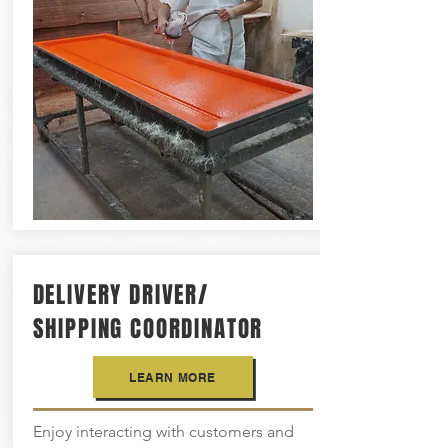
DELIVERY DRIVER/
SHIPPING COORDINATOR
LEARN MORE
Enjoy interacting with customers and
= = = =
[Task item] Every line from the line containing "SHIPPING COORDINATOR" to the last line of the material above must be repeated exactly, and no other line.

[Response below]
SHIPPING COORDINATOR
LEARN MORE
Enjoy interacting with customers and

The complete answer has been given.